First scoring means for scoring the extracted language expression;
Second scoring means for scoring at least one modality information of video information, text information, and sensor information acquired corresponding to the treatment action or the event,
The treatment event detection means includes
The medical speech information processing apparatus according to any one of claims 1 to 3, wherein the scored language expression and the modality information are integrated to detect the treatment action or the event.

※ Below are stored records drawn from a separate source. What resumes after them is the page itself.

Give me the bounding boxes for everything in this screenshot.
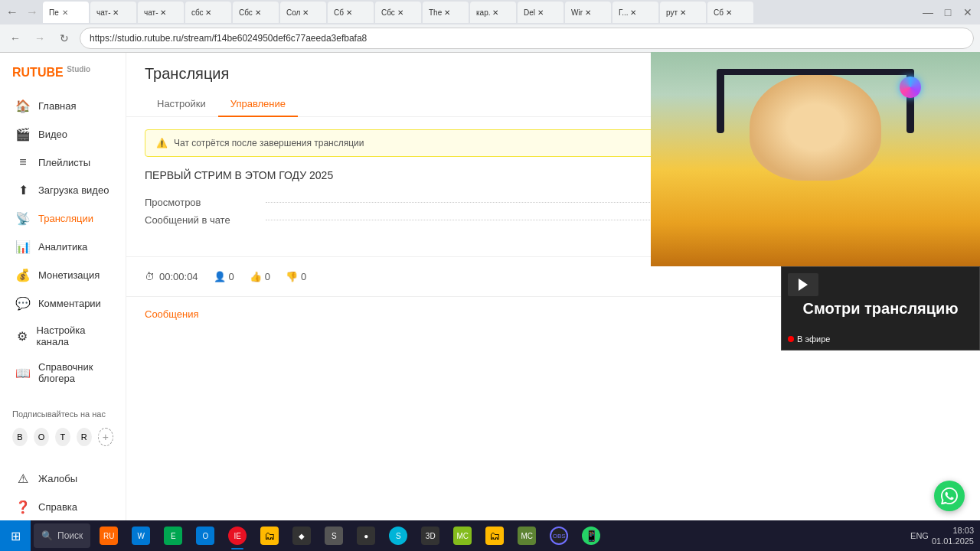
taskbar-app-explorer2[interactable]: 🗂 [479, 520, 510, 551]
sidebar-item-video[interactable]: 🎬 Видео [3, 121, 122, 148]
browser-tab[interactable]: рут ✕ [660, 2, 706, 23]
taskbar-app-app7[interactable]: S [318, 520, 349, 551]
video-panel [651, 52, 980, 266]
taskbar-app-mcskin[interactable]: MC [447, 520, 478, 551]
upload-icon: ⬆ [15, 183, 31, 197]
channel-settings-icon: ⚙ [15, 329, 29, 344]
browser-tab[interactable]: кар. ✕ [470, 2, 516, 23]
vk-icon[interactable]: В [12, 428, 28, 446]
search-text: Поиск [57, 530, 83, 541]
sidebar-item-comments[interactable]: 💬 Комментарии [3, 290, 122, 317]
taskbar-date-display: 01.01.2025 [932, 536, 974, 546]
start-button[interactable]: ⊞ [0, 520, 31, 551]
guide-icon: 📖 [15, 366, 31, 380]
browser-maximize[interactable]: □ [939, 3, 957, 21]
warning-text: Чат сотрётся после завершения трансляции [174, 138, 364, 148]
browser-tab[interactable]: Сбс ✕ [233, 2, 279, 23]
streams-icon: 📡 [15, 211, 31, 226]
messages-label: Сообщения [145, 308, 199, 320]
back-button[interactable]: ← [6, 29, 24, 47]
dislike-icon: 👎 [286, 271, 298, 282]
taskbar-app-obs[interactable]: OBS [544, 520, 574, 551]
rutube-icon[interactable]: R [77, 428, 92, 446]
video-feed [651, 52, 980, 266]
complaints-icon: ⚠ [15, 471, 31, 486]
taskbar-app-studio[interactable]: RU [93, 520, 124, 551]
taskbar-lang[interactable]: ENG [910, 531, 929, 540]
sidebar-item-playlists[interactable]: ≡ Плейлисты [3, 149, 122, 175]
browser-tab[interactable]: Сб ✕ [707, 2, 753, 23]
browser-close[interactable]: ✕ [959, 3, 977, 21]
preview-live: В эфире [788, 334, 830, 344]
browser-tab[interactable]: Wir ✕ [565, 2, 611, 23]
taskbar-app-dark[interactable]: ◆ [286, 520, 317, 551]
browser-tab[interactable]: Сбс ✕ [375, 2, 421, 23]
browser-tab[interactable]: Сб ✕ [328, 2, 374, 23]
telegram-icon[interactable]: Т [55, 428, 70, 446]
stream-timer: ⏱ 00:00:04 [145, 271, 198, 282]
address-bar: ← → ↻ https://studio.rutube.ru/stream/f1… [0, 24, 980, 52]
browser-forward[interactable]: → [23, 3, 41, 21]
reload-button[interactable]: ↻ [55, 29, 74, 47]
stat-messages-label: Сообщений в чате [145, 214, 260, 226]
browser-tab[interactable]: чат- ✕ [138, 2, 184, 23]
tab-settings[interactable]: Настройки [145, 92, 218, 117]
browser-minimize[interactable]: — [919, 3, 937, 21]
sidebar: RUTUBE Studio 🏠 Главная 🎬 Видео ≡ Плейли… [0, 53, 126, 551]
tab-close[interactable]: ✕ [62, 8, 68, 17]
taskbar-app-whatsapp[interactable]: 📱 [576, 520, 606, 551]
browser-back[interactable]: ← [3, 3, 21, 21]
browser-tab[interactable]: Г... ✕ [612, 2, 658, 23]
logo: RUTUBE Studio [0, 59, 126, 92]
like-counter: 👍 0 [250, 271, 270, 282]
taskbar-app-minecraft[interactable]: MC [511, 520, 542, 551]
browser-tab[interactable]: чат- ✕ [90, 2, 136, 23]
tab-management[interactable]: Управление [218, 92, 298, 117]
timer-value: 00:00:04 [159, 271, 198, 282]
viewer-count: 0 [229, 271, 234, 282]
sidebar-item-complaints[interactable]: ⚠ Жалобы [3, 465, 122, 492]
taskbar-app-skype[interactable]: S [383, 520, 413, 551]
add-social-button[interactable]: + [98, 428, 113, 446]
sidebar-item-upload[interactable]: ⬆ Загрузка видео [3, 177, 122, 204]
browser-tab-active[interactable]: Пе ✕ [43, 2, 89, 23]
ok-icon[interactable]: О [34, 428, 49, 446]
playlists-icon: ≡ [15, 155, 31, 169]
sidebar-item-blogger-guide[interactable]: 📖 Справочник блогера [3, 355, 122, 390]
taskbar-app-word[interactable]: W [126, 520, 156, 551]
taskbar-app-3d[interactable]: 3D [415, 520, 446, 551]
preview-card[interactable]: Смотри трансляцию В эфире [781, 266, 980, 350]
taskbar-apps: RU W E O IE 🗂 ◆ S ● S 3D [93, 520, 904, 551]
taskbar-app-4[interactable]: O [190, 520, 220, 551]
taskbar-app-browser[interactable]: IE [222, 520, 253, 551]
sidebar-item-help[interactable]: ❓ Справка [3, 494, 122, 520]
taskbar-search[interactable]: 🔍 Поиск [34, 523, 90, 548]
browser-tab[interactable]: The ✕ [423, 2, 469, 23]
like-count: 0 [265, 271, 270, 282]
sidebar-item-channel-settings[interactable]: ⚙ Настройка канала [3, 318, 122, 354]
url-bar[interactable]: https://studio.rutube.ru/stream/f14be602… [80, 28, 974, 49]
taskbar-app-explorer[interactable]: 🗂 [254, 520, 285, 551]
help-icon: ❓ [15, 500, 31, 514]
home-icon: 🏠 [15, 99, 31, 113]
browser-tab[interactable]: Сол ✕ [280, 2, 326, 23]
sidebar-item-streams[interactable]: 📡 Трансляции [3, 205, 122, 232]
taskbar-app-app8[interactable]: ● [351, 520, 381, 551]
taskbar-time-display: 18:03 [932, 525, 974, 536]
sidebar-item-monetization[interactable]: 💰 Монетизация [3, 262, 122, 289]
sidebar-item-analytics[interactable]: 📊 Аналитика [3, 233, 122, 260]
stat-views-label: Просмотров [145, 197, 260, 208]
forward-button[interactable]: → [31, 29, 49, 47]
whatsapp-fab[interactable] [934, 481, 965, 511]
dislike-counter: 👎 0 [286, 271, 306, 282]
url-text: https://studio.rutube.ru/stream/f14be602… [90, 33, 367, 44]
warning-icon: ⚠️ [156, 138, 168, 148]
sidebar-item-home[interactable]: 🏠 Главная [3, 93, 122, 119]
video-icon: 🎬 [15, 127, 31, 142]
browser-tab[interactable]: Del ✕ [518, 2, 564, 23]
like-icon: 👍 [250, 271, 262, 282]
viewer-counter: 👤 0 [214, 271, 234, 282]
browser-chrome: ← → Пе ✕ чат- ✕ чат- ✕ сбс ✕ Сбс ✕ Сол ✕… [0, 0, 980, 53]
browser-tab[interactable]: сбс ✕ [185, 2, 231, 23]
taskbar-app-3[interactable]: E [158, 520, 188, 551]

A treatment action presentation means for presenting treatment action presentation information corresponding to the treatment action based on a standard treatment program in which the procedure of the treatment action is standardized;
A therapeutic action recording means for recording the therapeutic action in an event index in time series in synchronization with the presented therapeutic action presentation information;
Voice information acquisition means for acquiring voice generated during the treatment as voice information;
Language database storage means for storing, in a language database, characteristic linguistic expressions indicating the treatment action, and statistical information calculated for each treatment action of the possibility of expression of the language expression;
Extraction means for extracting the language expression stored in the language database from the acquired voice information;
Treatment event detection means for detecting the treatment action of the standard treatment program or an event corresponding to the treatment action using the statistical information from the extracted language expression;
And a voice for structuring and recording medical voice information including at least one of the extracted linguistic expression and the expression time of the linguistic expression in the event index as the recognized therapeutic action or the event. A medical speech information processing program for causing a medical speech information processing apparatus to function as information recording means.

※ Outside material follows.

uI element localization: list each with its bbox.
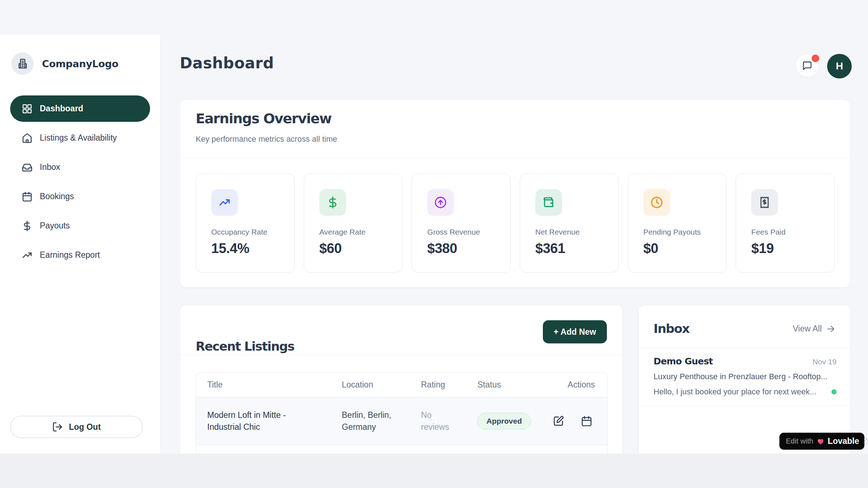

Based on at least one of a combination of a plurality of language expressions extracted within a time range of a predetermined range before and after the expression of the language expression, the number of extractions of the language expression, and the order of expression of the language expression 6. The medical sound information processing program according to claim 5, wherein the medical sound information processing apparatus is further caused to function as the event recognition means for detecting the treatment action or the event.

Unrecognized information holding means for selecting and recognizing one of a plurality of candidates for the treatment action or the event, and holding the treatment action or the event not selected as unrecognized information;
The medical sound information processing apparatus is further caused to function as a correcting means for correcting the treatment action or the event held in the unrecognized information from the treatment action or the event recognized after the fact. The medical sound information processing program according to claim 5 or 6.

First scoring means for scoring the extracted language expression;
Second scoring means for scoring at least one modality information of video information, text information, and sensor information acquired corresponding to the treatment action or the event;
The medical speech information processing apparatus is further caused to function as the treatment event detecting means for integrating the scored language expression and the modality information and detecting the treatment action or the event. The medical speech information processing program according to any one of claims 5 to 7.